**Working data:**
════════

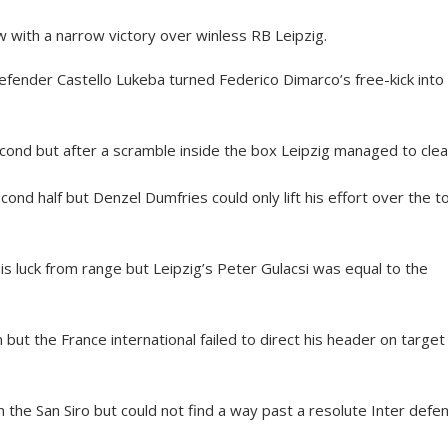
 with a narrow victory over winless RB Leipzig.
efender Castello Lukeba turned Federico Dimarco’s free-kick into 
ond but after a scramble inside the box Leipzig managed to clea
cond half but Denzel Dumfries could only lift his effort over the t
his luck from range but Leipzig’s Peter Gulacsi was equal to the
ut the France international failed to direct his header on target
 the San Siro but could not find a way past a resolute Inter defen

════════

**What this task involves:** A verbatim copy of the data, pictures removed, is the expected result.

**Result:**
 with a narrow victory over winless RB Leipzig.
efender Castello Lukeba turned Federico Dimarco’s free-kick into 
ond but after a scramble inside the box Leipzig managed to clea
cond half but Denzel Dumfries could only lift his effort over the t
his luck from range but Leipzig’s Peter Gulacsi was equal to the
ut the France international failed to direct his header on target
 the San Siro but could not find a way past a resolute Inter defen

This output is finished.